Oil prices were mixed after China posted its weakest economic growth in nearly half a century, meanwhile a U-turn in COVID policy still supported hopes of recovery in the country’s fuel demand this year.
There was no settlement on Monday due to the U.S. holiday for Martin Luther King Day.
Meanwhile, China’s gross domestic product expanded 3% in 2022, much lower than what was estimated. This was the second-worst performance since 1976. This is against the backdrop of the last quarter being pummeled by strict COVID restrictions and a property market slump.
The poor economic data still beat analysts’ earlier forecasts as Beijing’s roll back of its zero-COVID policy in December shored up consumption.
Data also showed that China’s oil refinery output in 2022 marked its first annual decline since 2001. It fell 3.4% from a year earlier. Meanwhile, Daily December oil throughput rose to the second-highest level of 2022.
Adding to the list of bearish data, two-thirds of private and public sector economists polled expected a global recession this year, according to a survey released at the annual Davos summit.

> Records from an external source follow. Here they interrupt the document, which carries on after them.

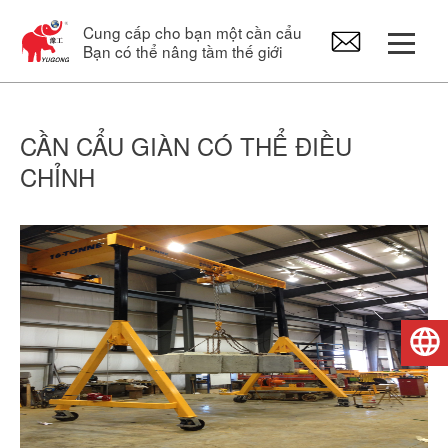
Cung cấp cho bạn một cần cẩu
Bạn có thể nâng tầm thế giới
Cổng trục
CẦN CẨU GIÀN CÓ THỂ ĐIỀU
CHỈNH
Cần cẩu trên cao
Cầu trục xoay
Palăng điện
Tiếng Việt
Phụ tùng cần cẩu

The dollar edged up, weighing on demand for oil and gold, making the two commodities more expensive for overseas buyers.
Gold prices eased back toward the $1,900 support level, dragged by a rebounding dollar.
Losses were capped by expectations of a smaller increase in interest rates.
Markets are expecting the Federal Reserve to announce a smaller 25-basis-point hike in February.
Lower interest rates decrease returns on interest-bearing assets like government bonds and bolster demand for gold.
On investors’ radar was also data from top gold consumer China that could potentially drag demand.